Major Inmate Call Service Providers Hit with Antitrust Class Action Over Alleged Single-Call Price Fixing
Albert et al. v. Global Tel*Link Corp. et al.
Filed: June 29, 2020 ◆§ 8:20-cv-01936
Three companies face a class action alleging they conspired to artificially inflate prices for single phone calls made by prison and jail inmates to those on the outside.
Maryland
The nation’s two largest inmate phone service providers and a marketing company and payment processor face a proposed class action that alleges the entities are behind a scheme to artificially inflate prices for calls between incarcerated individuals and those on the outside.
Filed in Maryland federal court, the 122-page suit claims Global Tel*Link Corp. (GTL), Securus Technologies and 3CInteractive Corp. have been able to effectuate their competition-suppressing scheme, charging “astronomical” flat prices for single inmate-placed phone calls, in part by “lying to local governments and their own customers” about the costs of said phone calls while agreeing to eliminate competition among each other.
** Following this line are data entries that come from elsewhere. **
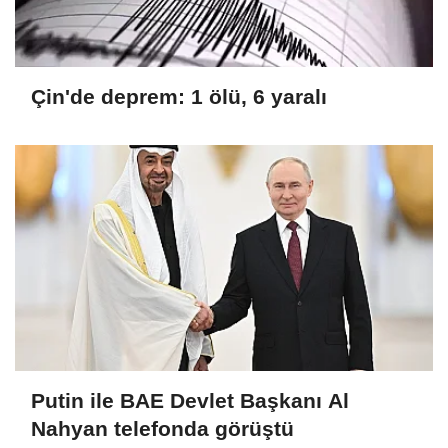
Çin'de deprem: 1 ölü, 6 yaralı
Putin ile BAE Devlet Başkanı Al
Nahyan telefonda görüştü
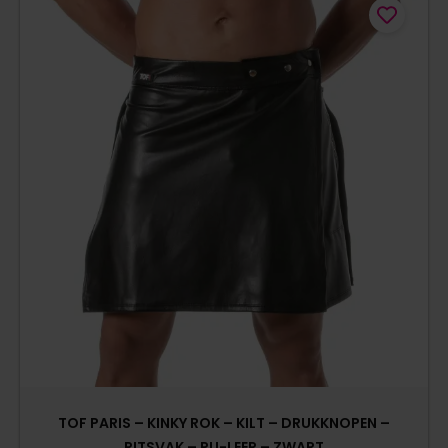
TOF PARIS – KINKY ROK – KILT – DRUKKNOPEN –
RITSVAK – PU-LEER – ZWART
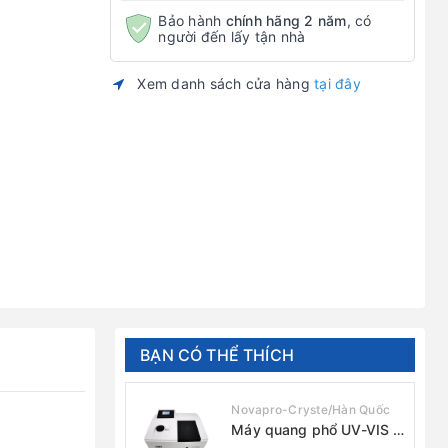
Bảo hành
chính hãng 2 năm
, có
người đến lấy tận nhà
Xem danh sách cửa hàng
tại đây
BẠN CÓ THỂ THÍCH
Novapro-Cryste/Hàn Quốc
Máy quang phổ UV-VIS 1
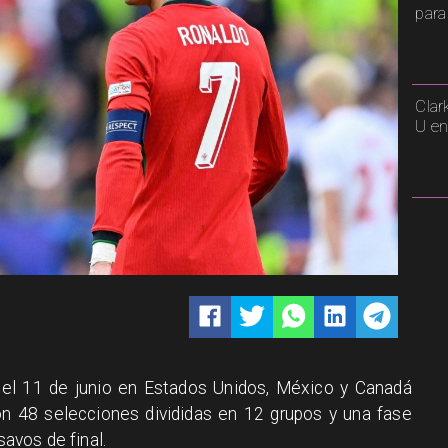
para
Clar
U en
l 11 de junio en Estados Unidos, México y Canadá
con 48 selecciones divididas en 12 grupos y una fase
savos de final.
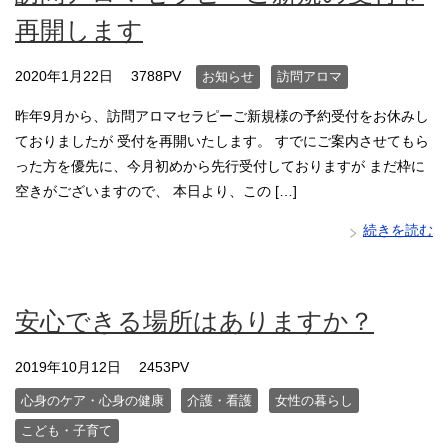
再開します
2020年1月22日
3788PV
お知らせ
訪問アロマ
昨年9月から、訪問アロマセラピーご新規様の予約受付をお休みし
ておりましたが 受付を再開いたします。 すでにご案内させてもら
った方を優先に、今月初めから先行受付しておりますが まだ枠に
空きがございますので、 本日より、この […]
続きを読む
安心できる場所はありますか？
2019年10月12日
2453PV
心身のケア・心身の健康
介護・看護
女性の暮らし
こども・子育て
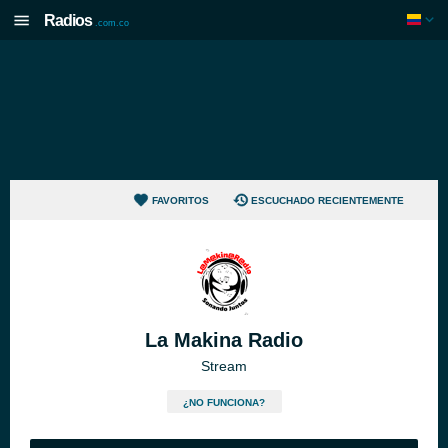
Radios
.com.co
FAVORITOS
ESCUCHADO RECIENTEMENTE
La Makina Radio
Stream
¿NO FUNCIONA?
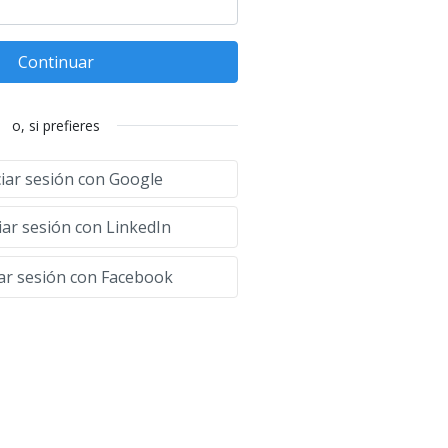
Continuar
o, si prefieres
ciar sesión con Google
iar sesión con LinkedIn
iar sesión con Facebook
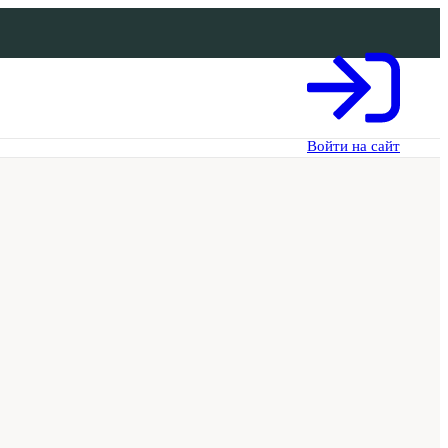
Войти на сайт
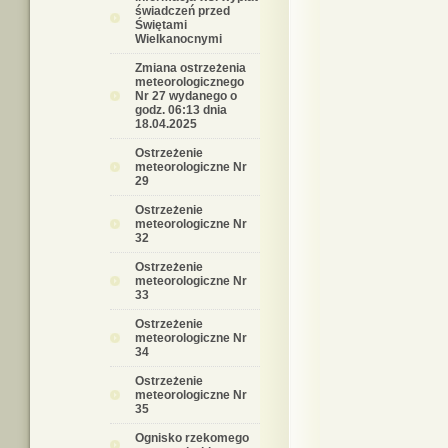
świadczeń przed
Świętami
Wielkanocnymi
Zmiana ostrzeżenia
meteorologicznego
Nr 27 wydanego o
godz. 06:13 dnia
18.04.2025
Ostrzeżenie
meteorologiczne Nr
29
Ostrzeżenie
meteorologiczne Nr
32
Ostrzeżenie
meteorologiczne Nr
33
Ostrzeżenie
meteorologiczne Nr
34
Ostrzeżenie
meteorologiczne Nr
35
Ognisko rzekomego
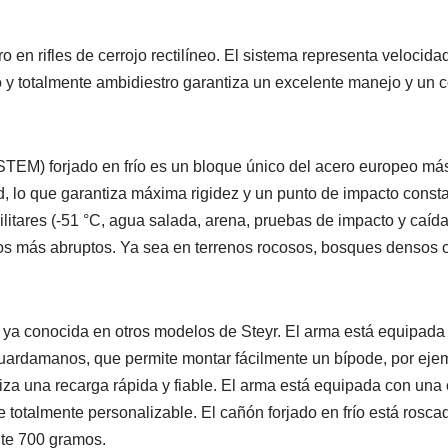
en rifles de cerrojo rectilíneo. El sistema representa velocid
 totalmente ambidiestro garantiza un excelente manejo y un con
forjado en frío es un bloque único del acero europeo más du
d, lo que garantiza máxima rigidez y un punto de impacto const
tares (-51 °C, agua salada, arena, pruebas de impacto y caída),
nos más abruptos. Ya sea en terrenos rocosos, bosques densos
 ya conocida en otros modelos de Steyr. El arma está equipada d
 guardamanos, que permite montar fácilmente un bípode, por eje
tiza una recarga rápida y fiable. El arma está equipada con una 
e totalmente personalizable. El cañón forjado en frío está rosca
nte 700 gramos.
The lawsuit looks to represent individuals who have been charged anywhere from $9.99 to $14.99 to receive a single collect call made from a prison or jail in the United States.
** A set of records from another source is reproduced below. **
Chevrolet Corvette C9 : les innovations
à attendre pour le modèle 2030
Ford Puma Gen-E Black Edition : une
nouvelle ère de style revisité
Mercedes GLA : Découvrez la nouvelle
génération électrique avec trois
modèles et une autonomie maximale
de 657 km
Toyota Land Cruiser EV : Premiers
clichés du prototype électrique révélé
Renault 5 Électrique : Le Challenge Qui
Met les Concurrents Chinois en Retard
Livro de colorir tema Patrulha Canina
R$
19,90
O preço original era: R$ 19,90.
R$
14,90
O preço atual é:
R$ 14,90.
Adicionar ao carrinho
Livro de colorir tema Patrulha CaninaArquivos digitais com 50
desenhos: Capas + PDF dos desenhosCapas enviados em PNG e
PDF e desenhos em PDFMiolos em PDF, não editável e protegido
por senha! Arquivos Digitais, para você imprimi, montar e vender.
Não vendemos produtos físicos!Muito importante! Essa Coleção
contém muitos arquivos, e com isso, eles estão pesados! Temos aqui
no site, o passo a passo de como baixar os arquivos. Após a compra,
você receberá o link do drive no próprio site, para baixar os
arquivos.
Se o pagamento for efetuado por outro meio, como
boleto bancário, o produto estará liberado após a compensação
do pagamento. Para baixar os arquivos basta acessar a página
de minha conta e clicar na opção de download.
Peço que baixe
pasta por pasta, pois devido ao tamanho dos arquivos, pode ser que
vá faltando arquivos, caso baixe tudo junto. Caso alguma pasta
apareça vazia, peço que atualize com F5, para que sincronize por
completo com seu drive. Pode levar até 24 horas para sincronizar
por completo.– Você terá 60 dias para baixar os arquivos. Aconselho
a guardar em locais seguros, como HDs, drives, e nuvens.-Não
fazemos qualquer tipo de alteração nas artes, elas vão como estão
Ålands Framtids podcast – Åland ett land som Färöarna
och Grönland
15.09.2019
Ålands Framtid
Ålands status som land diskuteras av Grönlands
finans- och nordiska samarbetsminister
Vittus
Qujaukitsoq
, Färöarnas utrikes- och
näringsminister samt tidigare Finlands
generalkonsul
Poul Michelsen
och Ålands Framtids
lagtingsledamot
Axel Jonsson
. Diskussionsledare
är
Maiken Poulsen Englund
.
Securus and GTL have for the last decade dominated the market for inmate calling services (ICS), implementing and charging for approximately 80 percent of all calls made by prison and jail inmates around the country, the lawsuit says. Inmates looking to place calls to family, friends or lawyers must utilize ICS, and Securus and GTL have contracted with local and state governments to provide those services to prisons and jails for contractually agreed-upon rates, according to the case. Those same contracts also promise to provide local or state governments with a cut of the revenue, averaging roughly 50 percent, earned from calls made from prisons or jails, per the suit.
Prior to 2010, it was standard for Securus, GTL and other ICS providers to charge consumers a per-minute rate for collect calls made by inmates, the suit says. The recipient of an inmate call would generally establish an account with an ICS provider using a credit card, which would then permit the individual to receive multiple calls from an inmate over a period of time, the case explains. For collect calls made through the account, the complaint says, the recipient’s credit card would be charged the applicable per-minute rate specified in the contract between the ICS provider and government entity with whom it’s contracted.
The case adds that within the aforementioned system, the average cost of a collect call from a state prison in 2017 that charged a per-minute rate and lasted a total of 15 minutes was roughly $1.87.
In 2010, however, Securus launched the “single call” option for inmates, the suit continues. According to the lawsuit, to accept a single call from an inmate under this model, the recipient did not need to establish an account or pay a per-minute rate. Instead, the suit says, Securus began to charge “an excessive flat price to accept a single call, regardless of the duration of the call,” offering the PayNow option, which charged $14.99 for a call lasting up to 15 minutes, and Text2Connect, which charged a recipient’s mobile phone account $9.99 for a call lasting up to 10 minutes.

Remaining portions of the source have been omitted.